Hendriksen P H, Oey P L, Wieneke G H, Bravenboer B, van Huffelen A C
Department of Clinical Neurophysiology, University Hospital Utrecht, The Netherlands.
J Neurol Neurosurg Psychiatry. 1993 May;56(5):509-14. doi: 10.1136/jnnp.56.5.509.

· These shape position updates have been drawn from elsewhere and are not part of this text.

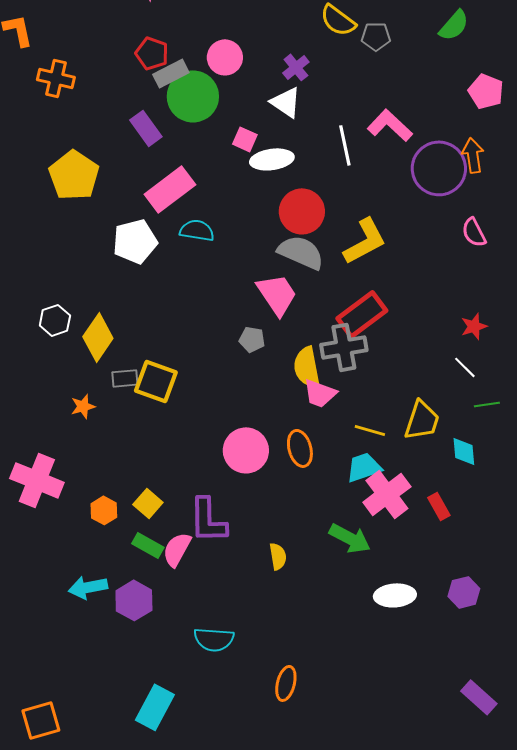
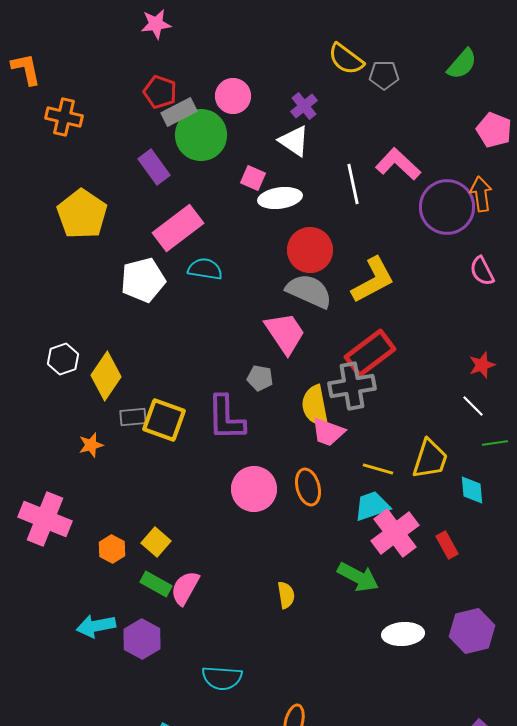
purple L-shape: (208, 520) -> (226, 418), moved
purple hexagon: (464, 592) -> (472, 631), size x1.4

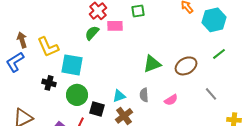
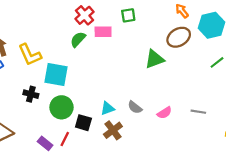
green triangle: (152, 64) -> (155, 59), moved
brown ellipse: (186, 66) -> (179, 37), moved
gray line: (211, 94) -> (198, 112), moved, turned -40
gray semicircle: (144, 95) -> (135, 107), turned -48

Nerve conduction studies, tests of autonomic function and terminal nerve branches, and soleus muscle H reflexes were applied to 60 patients with insulin dependent diabetes mellitus who had no clinical symptoms but abnormal vibratory or temperature perception thresholds indicating subclinical neuropathy. In most patients neurophysiological examination yielded a broad spectrum of neural dysfunction. The perception threshold for cold stimuli was sometimes selectively impaired and abnormal pupillometry results were common, suggesting that small fibres are vulnerable in the early stage of diabetic neuropathy. The arms were less frequently and less severely affected than the legs, an effect that may be related to nerve length. The neurophysiological test results did not change in 30 patients followed up for one year.
对60例胰岛素依赖型糖尿病患者进行了神经传导研究、自主神经功能和终末神经分支测试以及比目鱼肌H反射检查,这些患者无临床症状,但振动觉或温度觉阈值异常,提示存在亚临床神经病变。大多数患者的神经生理学检查显示出广泛的神经功能障碍。冷刺激的感觉阈值有时会选择性受损,异常瞳孔测量结果很常见,这表明在糖尿病神经病变的早期,小纤维易受影响。与腿部相比,手臂受影响的频率较低且程度较轻,这种影响可能与神经长度有关。30例随访一年的患者神经生理学测试结果未发生变化。